--- RECORD SET ---

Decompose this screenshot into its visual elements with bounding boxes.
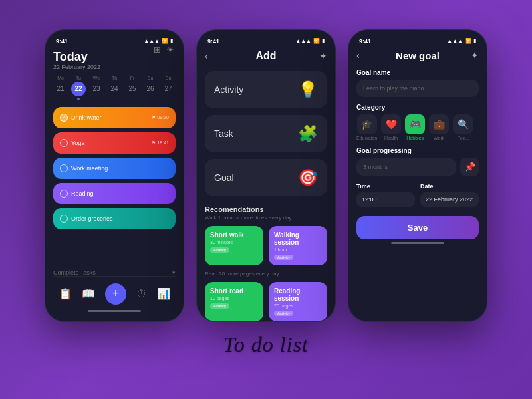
back-button-2[interactable]: ‹ [205, 51, 208, 61]
cat-focus-icon: 🔍 [453, 114, 473, 134]
task-work-meeting[interactable]: Work meeting [53, 158, 176, 179]
grid-icon[interactable]: ⊞ [154, 45, 161, 55]
save-button[interactable]: Save [356, 216, 479, 239]
cat-education[interactable]: 🎓 Education [356, 114, 377, 140]
wifi-icon-2: 🛜 [313, 38, 320, 44]
goal-header: ‹ New goal ✦ [356, 50, 479, 61]
nav-clock-icon[interactable]: ⏱ [136, 288, 147, 300]
settings-icon-3[interactable]: ✦ [471, 50, 479, 61]
cat-work[interactable]: 💼 Work [429, 114, 449, 140]
nav-book-icon[interactable]: 📖 [82, 287, 95, 300]
goal-progressing-section: Goal progressing 3 months 📌 [356, 147, 479, 176]
cat-focus[interactable]: 🔍 Foc... [453, 114, 473, 140]
time-item: Time 12:00 [356, 183, 415, 207]
time-value[interactable]: 12:00 [356, 192, 415, 207]
add-option-activity[interactable]: Activity 💡 [205, 71, 327, 108]
rec-card-walking-session[interactable]: Walking session 1 hour Activity [269, 226, 327, 265]
task-check-4 [60, 190, 68, 198]
flag-icon-1: ⚑ [152, 115, 156, 120]
date-item: Date 22 February 2022 [420, 183, 479, 207]
cat-education-icon: 🎓 [357, 114, 377, 134]
cat-hobbies[interactable]: 🎮 Hobbies [405, 114, 425, 140]
cal-day-num-we: 23 [89, 82, 104, 96]
complete-tasks-row[interactable]: Complete Tasks ▾ [53, 269, 176, 276]
sun-icon[interactable]: ☀ [166, 45, 174, 55]
task-check-5 [60, 215, 68, 223]
time-label: Time [356, 183, 415, 190]
app-title: To do list [223, 332, 309, 357]
short-walk-tag: Activity [210, 247, 229, 253]
goal-name-label: Goal name [356, 69, 479, 76]
goal-name-input[interactable]: Learn to play the piano [356, 80, 479, 97]
status-time-3: 9:41 [359, 38, 371, 45]
task-reading[interactable]: Reading [53, 183, 176, 204]
goal-progress-input[interactable]: 3 months [356, 158, 456, 176]
wifi-icon: 🛜 [162, 38, 168, 44]
task-order-groceries[interactable]: Order groceries [53, 208, 176, 229]
cal-day-name-tu: Tu [76, 76, 81, 80]
cal-day-tu[interactable]: Tu 22 [71, 76, 86, 100]
cal-dot [77, 98, 80, 100]
phone-add: 9:41 ▲▲▲ 🛜 ▮ ‹ Add ✦ Activity 💡 Task [196, 29, 336, 322]
task-list: ✓ Drink water ⚑ 09:30 Yoga ⚑ 18 [53, 107, 176, 265]
signal-icon-3: ▲▲▲ [447, 38, 463, 44]
cal-day-we[interactable]: We 23 [89, 76, 104, 100]
phone-today: 9:41 ▲▲▲ 🛜 ▮ Today 22 February 2022 ⊞ ☀ [45, 29, 184, 322]
settings-icon-2[interactable]: ✦ [319, 51, 327, 61]
nav-chart-icon[interactable]: 📊 [157, 287, 170, 300]
battery-icon-2: ▮ [322, 38, 325, 44]
rec-card-short-read[interactable]: Short read 10 pages Activity [205, 282, 263, 321]
cal-day-num-tu: 22 [71, 82, 86, 96]
date-value[interactable]: 22 February 2022 [420, 192, 479, 207]
add-title: Add [255, 50, 276, 62]
signal-icon: ▲▲▲ [144, 38, 160, 44]
reading-session-tag: Activity [274, 311, 293, 316]
battery-icon-3: ▮ [473, 38, 476, 44]
back-button-3[interactable]: ‹ [356, 50, 360, 61]
header-icons: ⊞ ☀ [154, 45, 174, 55]
task-check-1: ✓ [60, 114, 68, 122]
pin-icon[interactable]: 📌 [460, 158, 479, 176]
activity-label: Activity [214, 84, 243, 95]
walking-session-title: Walking session [274, 231, 322, 246]
task-meta-2: ⚑ 18:41 [152, 140, 169, 146]
cat-health[interactable]: ❤️ Health [381, 114, 401, 140]
walking-session-tag: Activity [274, 255, 293, 260]
goal-progress-row: 3 months 📌 [356, 158, 479, 176]
phone-new-goal: 9:41 ▲▲▲ 🛜 ▮ ‹ New goal ✦ Goal name Lear… [348, 29, 487, 322]
task-meta-1: ⚑ 09:30 [152, 115, 169, 120]
short-read-title: Short read [210, 287, 258, 295]
cal-day-th[interactable]: Th 24 [107, 76, 122, 100]
nav-clipboard-icon[interactable]: 📋 [59, 287, 72, 300]
rec-subtitle-2: Read 20 more pages every day [205, 271, 327, 277]
rec-card-reading-session[interactable]: Reading session 70 pages Activity [269, 282, 327, 321]
cat-hobbies-label: Hobbies [406, 136, 424, 140]
rec-cards-row1: Short walk 30 minutes Activity Walking s… [205, 226, 327, 265]
task-label: Task [214, 128, 233, 139]
date-label: Date [420, 183, 479, 190]
cal-day-sa[interactable]: Sa 26 [143, 76, 158, 100]
task-check-3 [60, 164, 68, 172]
cal-day-mo[interactable]: Mo 21 [53, 76, 68, 100]
cat-work-icon: 💼 [429, 114, 449, 134]
cal-day-su[interactable]: Su 27 [161, 76, 176, 100]
goal-label: Goal [214, 172, 234, 183]
task-icon: 🧩 [298, 124, 318, 143]
rec-card-short-walk[interactable]: Short walk 30 minutes Activity [205, 226, 263, 265]
task-drink-water[interactable]: ✓ Drink water ⚑ 09:30 [53, 107, 176, 128]
category-section: Category 🎓 Education ❤️ Health 🎮 Hobbies [356, 104, 479, 140]
cat-work-label: Work [434, 136, 444, 140]
reading-session-sub: 70 pages [274, 303, 322, 308]
cal-day-name-we: We [93, 76, 100, 80]
reading-session-title: Reading session [274, 287, 322, 302]
task-yoga[interactable]: Yoga ⚑ 18:41 [53, 132, 176, 154]
add-option-goal[interactable]: Goal 🎯 [205, 159, 327, 196]
category-label: Category [356, 104, 479, 111]
cal-day-fr[interactable]: Fr 25 [125, 76, 140, 100]
rec-title: Recomendations [205, 205, 327, 213]
add-option-task[interactable]: Task 🧩 [205, 115, 327, 152]
status-icons-2: ▲▲▲ 🛜 ▮ [295, 38, 325, 44]
status-icons-3: ▲▲▲ 🛜 ▮ [447, 38, 476, 44]
nav-add-button[interactable]: + [105, 283, 126, 305]
cat-focus-label: Foc... [457, 136, 469, 140]
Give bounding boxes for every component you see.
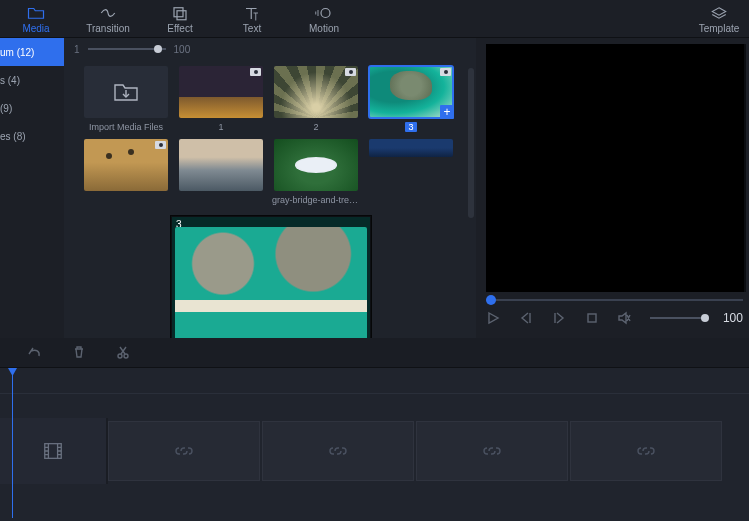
template-icon [710, 5, 728, 21]
transition-icon [99, 5, 117, 21]
text-icon [243, 5, 261, 21]
video-badge-icon [250, 68, 261, 76]
sidebar: um (12) s (4) (9) es (8) [0, 38, 64, 338]
film-icon [42, 440, 64, 462]
sidebar-item[interactable]: (9) [0, 94, 64, 122]
clip-slot[interactable] [262, 421, 414, 481]
media-thumb-selected[interactable]: + [369, 66, 453, 118]
next-frame-button[interactable] [551, 310, 566, 326]
split-button[interactable] [116, 345, 130, 361]
playhead[interactable] [12, 368, 13, 518]
tab-text[interactable]: Text [216, 0, 288, 38]
tab-transition[interactable]: Transition [72, 0, 144, 38]
thumb-caption: 1 [218, 122, 223, 132]
preview-panel: 100 [480, 38, 749, 338]
zoom-slider[interactable] [88, 48, 166, 50]
media-thumb[interactable] [274, 66, 358, 118]
prev-frame-button[interactable] [519, 310, 534, 326]
media-thumb[interactable] [179, 139, 263, 191]
effect-icon [171, 5, 189, 21]
volume-value: 100 [723, 311, 743, 325]
volume-slider[interactable] [650, 317, 705, 319]
clip-slot[interactable] [416, 421, 568, 481]
svg-rect-0 [174, 7, 183, 16]
import-icon [113, 81, 139, 103]
stop-button[interactable] [584, 310, 599, 326]
link-icon [329, 444, 347, 458]
drag-preview-image [175, 227, 367, 349]
motion-icon [315, 5, 333, 21]
sidebar-item-album[interactable]: um (12) [0, 38, 64, 66]
import-tile[interactable] [84, 66, 168, 118]
media-thumb[interactable] [369, 139, 453, 157]
media-thumb[interactable] [179, 66, 263, 118]
svg-rect-1 [177, 10, 186, 19]
tab-template[interactable]: Template [689, 0, 749, 38]
clip-slot[interactable] [108, 421, 260, 481]
timeline [0, 368, 749, 521]
top-toolbar: Media Transition Effect Text Motion Temp… [0, 0, 749, 38]
video-badge-icon [155, 141, 166, 149]
tab-label: Transition [86, 23, 130, 34]
tab-label: Effect [167, 23, 192, 34]
media-grid: Import Media Files 1 2 + 3 gra [64, 60, 476, 211]
delete-button[interactable] [72, 345, 86, 361]
link-icon [175, 444, 193, 458]
media-thumb[interactable] [274, 139, 358, 191]
seek-bar[interactable] [486, 296, 743, 304]
tab-label: Motion [309, 23, 339, 34]
zoom-min: 1 [74, 44, 80, 55]
tab-label: Media [22, 23, 49, 34]
link-icon [483, 444, 501, 458]
tab-label: Template [699, 23, 740, 34]
timeline-action-bar [0, 338, 749, 368]
svg-rect-3 [588, 314, 596, 322]
thumb-caption[interactable]: 3 [405, 122, 416, 132]
timeline-ruler[interactable] [0, 368, 749, 394]
tab-effect[interactable]: Effect [144, 0, 216, 38]
sidebar-item[interactable]: s (4) [0, 66, 64, 94]
drag-preview[interactable]: 3 [171, 216, 371, 358]
preview-controls: 100 [486, 310, 743, 326]
tab-label: Text [243, 23, 261, 34]
sidebar-item[interactable]: es (8) [0, 122, 64, 150]
thumb-zoom: 1 100 [64, 38, 476, 60]
link-icon [637, 444, 655, 458]
mute-button[interactable] [617, 310, 632, 326]
svg-point-4 [118, 354, 122, 358]
add-to-timeline-button[interactable]: + [440, 105, 454, 119]
track-body[interactable] [108, 418, 749, 484]
video-badge-icon [345, 68, 356, 76]
preview-canvas[interactable] [486, 44, 746, 292]
track-head[interactable] [0, 418, 108, 484]
folder-icon [27, 5, 45, 21]
undo-button[interactable] [28, 345, 42, 361]
thumb-caption: gray-bridge-and-trees... [272, 195, 360, 205]
zoom-max: 100 [174, 44, 191, 55]
video-badge-icon [440, 68, 451, 76]
clip-slot[interactable] [570, 421, 722, 481]
media-scrollbar[interactable] [468, 68, 474, 328]
play-button[interactable] [486, 310, 501, 326]
media-thumb[interactable] [84, 139, 168, 191]
import-caption: Import Media Files [89, 122, 163, 132]
tab-motion[interactable]: Motion [288, 0, 360, 38]
tab-media[interactable]: Media [0, 0, 72, 38]
svg-point-2 [321, 8, 330, 17]
video-track [0, 418, 749, 484]
thumb-caption: 2 [313, 122, 318, 132]
svg-point-5 [124, 354, 128, 358]
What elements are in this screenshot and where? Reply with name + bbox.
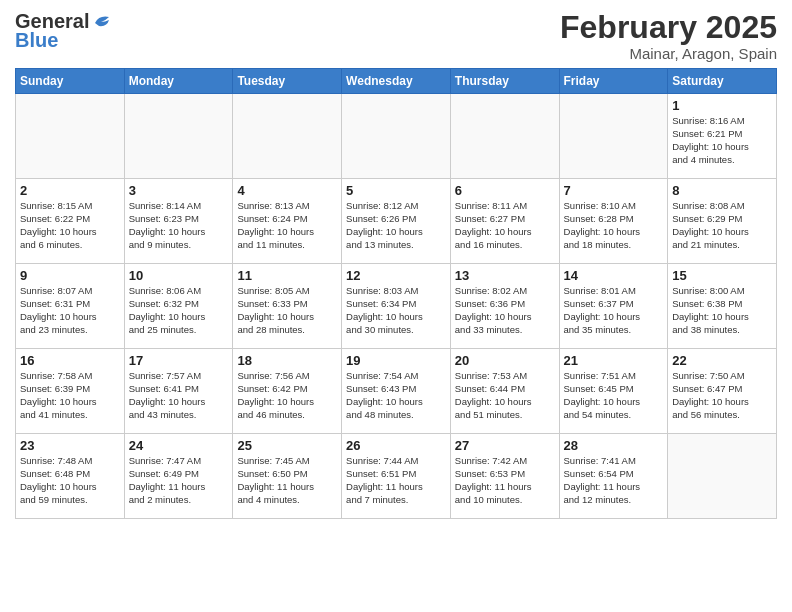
day-info: Sunrise: 7:41 AM Sunset: 6:54 PM Dayligh… [564,455,664,506]
calendar-cell: 26Sunrise: 7:44 AM Sunset: 6:51 PM Dayli… [342,434,451,519]
day-number: 7 [564,183,664,198]
calendar-week-5: 23Sunrise: 7:48 AM Sunset: 6:48 PM Dayli… [16,434,777,519]
calendar-cell: 28Sunrise: 7:41 AM Sunset: 6:54 PM Dayli… [559,434,668,519]
day-header-row: Sunday Monday Tuesday Wednesday Thursday… [16,69,777,94]
day-info: Sunrise: 8:14 AM Sunset: 6:23 PM Dayligh… [129,200,229,251]
day-info: Sunrise: 8:02 AM Sunset: 6:36 PM Dayligh… [455,285,555,336]
header: General Blue February 2025 Mainar, Arago… [15,10,777,62]
calendar-cell: 7Sunrise: 8:10 AM Sunset: 6:28 PM Daylig… [559,179,668,264]
header-monday: Monday [124,69,233,94]
day-number: 13 [455,268,555,283]
day-number: 11 [237,268,337,283]
page: General Blue February 2025 Mainar, Arago… [0,0,792,612]
calendar-cell: 25Sunrise: 7:45 AM Sunset: 6:50 PM Dayli… [233,434,342,519]
logo-blue-text: Blue [15,29,58,52]
calendar-cell [450,94,559,179]
day-info: Sunrise: 8:12 AM Sunset: 6:26 PM Dayligh… [346,200,446,251]
day-info: Sunrise: 7:42 AM Sunset: 6:53 PM Dayligh… [455,455,555,506]
day-number: 20 [455,353,555,368]
day-info: Sunrise: 8:03 AM Sunset: 6:34 PM Dayligh… [346,285,446,336]
calendar-cell: 11Sunrise: 8:05 AM Sunset: 6:33 PM Dayli… [233,264,342,349]
calendar-cell: 16Sunrise: 7:58 AM Sunset: 6:39 PM Dayli… [16,349,125,434]
day-info: Sunrise: 8:11 AM Sunset: 6:27 PM Dayligh… [455,200,555,251]
day-info: Sunrise: 7:56 AM Sunset: 6:42 PM Dayligh… [237,370,337,421]
location: Mainar, Aragon, Spain [560,45,777,62]
day-number: 28 [564,438,664,453]
calendar-cell [559,94,668,179]
calendar-cell: 14Sunrise: 8:01 AM Sunset: 6:37 PM Dayli… [559,264,668,349]
day-number: 4 [237,183,337,198]
header-tuesday: Tuesday [233,69,342,94]
day-info: Sunrise: 8:01 AM Sunset: 6:37 PM Dayligh… [564,285,664,336]
calendar-cell: 1Sunrise: 8:16 AM Sunset: 6:21 PM Daylig… [668,94,777,179]
day-number: 25 [237,438,337,453]
day-number: 27 [455,438,555,453]
calendar-cell: 6Sunrise: 8:11 AM Sunset: 6:27 PM Daylig… [450,179,559,264]
calendar-week-4: 16Sunrise: 7:58 AM Sunset: 6:39 PM Dayli… [16,349,777,434]
day-number: 18 [237,353,337,368]
day-number: 1 [672,98,772,113]
calendar-cell: 10Sunrise: 8:06 AM Sunset: 6:32 PM Dayli… [124,264,233,349]
day-info: Sunrise: 7:54 AM Sunset: 6:43 PM Dayligh… [346,370,446,421]
calendar-cell [124,94,233,179]
day-info: Sunrise: 8:10 AM Sunset: 6:28 PM Dayligh… [564,200,664,251]
day-info: Sunrise: 7:48 AM Sunset: 6:48 PM Dayligh… [20,455,120,506]
day-info: Sunrise: 7:53 AM Sunset: 6:44 PM Dayligh… [455,370,555,421]
day-info: Sunrise: 7:45 AM Sunset: 6:50 PM Dayligh… [237,455,337,506]
calendar-cell [668,434,777,519]
calendar-cell: 3Sunrise: 8:14 AM Sunset: 6:23 PM Daylig… [124,179,233,264]
day-number: 12 [346,268,446,283]
calendar-cell: 12Sunrise: 8:03 AM Sunset: 6:34 PM Dayli… [342,264,451,349]
header-wednesday: Wednesday [342,69,451,94]
day-info: Sunrise: 8:05 AM Sunset: 6:33 PM Dayligh… [237,285,337,336]
day-number: 22 [672,353,772,368]
calendar-cell: 13Sunrise: 8:02 AM Sunset: 6:36 PM Dayli… [450,264,559,349]
day-info: Sunrise: 7:47 AM Sunset: 6:49 PM Dayligh… [129,455,229,506]
month-title: February 2025 [560,10,777,45]
day-number: 9 [20,268,120,283]
day-info: Sunrise: 8:06 AM Sunset: 6:32 PM Dayligh… [129,285,229,336]
day-number: 2 [20,183,120,198]
day-number: 10 [129,268,229,283]
calendar-cell: 19Sunrise: 7:54 AM Sunset: 6:43 PM Dayli… [342,349,451,434]
calendar-cell: 21Sunrise: 7:51 AM Sunset: 6:45 PM Dayli… [559,349,668,434]
calendar-cell [16,94,125,179]
title-block: February 2025 Mainar, Aragon, Spain [560,10,777,62]
calendar-cell: 18Sunrise: 7:56 AM Sunset: 6:42 PM Dayli… [233,349,342,434]
header-thursday: Thursday [450,69,559,94]
calendar-cell: 2Sunrise: 8:15 AM Sunset: 6:22 PM Daylig… [16,179,125,264]
day-info: Sunrise: 8:00 AM Sunset: 6:38 PM Dayligh… [672,285,772,336]
day-info: Sunrise: 7:51 AM Sunset: 6:45 PM Dayligh… [564,370,664,421]
day-number: 3 [129,183,229,198]
day-info: Sunrise: 8:08 AM Sunset: 6:29 PM Dayligh… [672,200,772,251]
day-number: 24 [129,438,229,453]
day-number: 15 [672,268,772,283]
calendar-cell: 22Sunrise: 7:50 AM Sunset: 6:47 PM Dayli… [668,349,777,434]
day-info: Sunrise: 7:58 AM Sunset: 6:39 PM Dayligh… [20,370,120,421]
calendar-cell: 23Sunrise: 7:48 AM Sunset: 6:48 PM Dayli… [16,434,125,519]
calendar-week-2: 2Sunrise: 8:15 AM Sunset: 6:22 PM Daylig… [16,179,777,264]
day-info: Sunrise: 7:50 AM Sunset: 6:47 PM Dayligh… [672,370,772,421]
calendar-table: Sunday Monday Tuesday Wednesday Thursday… [15,68,777,519]
calendar-cell: 24Sunrise: 7:47 AM Sunset: 6:49 PM Dayli… [124,434,233,519]
day-number: 8 [672,183,772,198]
calendar-cell: 27Sunrise: 7:42 AM Sunset: 6:53 PM Dayli… [450,434,559,519]
day-number: 19 [346,353,446,368]
header-friday: Friday [559,69,668,94]
calendar-cell [233,94,342,179]
day-number: 23 [20,438,120,453]
day-info: Sunrise: 8:13 AM Sunset: 6:24 PM Dayligh… [237,200,337,251]
day-number: 21 [564,353,664,368]
day-number: 17 [129,353,229,368]
calendar-week-3: 9Sunrise: 8:07 AM Sunset: 6:31 PM Daylig… [16,264,777,349]
calendar-cell [342,94,451,179]
day-number: 16 [20,353,120,368]
day-info: Sunrise: 7:57 AM Sunset: 6:41 PM Dayligh… [129,370,229,421]
day-info: Sunrise: 8:07 AM Sunset: 6:31 PM Dayligh… [20,285,120,336]
day-number: 6 [455,183,555,198]
day-number: 5 [346,183,446,198]
day-info: Sunrise: 8:15 AM Sunset: 6:22 PM Dayligh… [20,200,120,251]
calendar-cell: 15Sunrise: 8:00 AM Sunset: 6:38 PM Dayli… [668,264,777,349]
header-sunday: Sunday [16,69,125,94]
logo: General Blue [15,10,113,52]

---

> [TASK]:
When the string "Hobbies" occurs in a line of the material, that line belongs in the answer.

> [EXERCISE RESULT]:
cat-hobbies[interactable]: 🎮 Hobbies [405, 114, 425, 140]
cat-hobbies-label: Hobbies [406, 136, 424, 140]
category-section: Category 🎓 Education ❤️ Health 🎮 Hobbies [356, 104, 479, 140]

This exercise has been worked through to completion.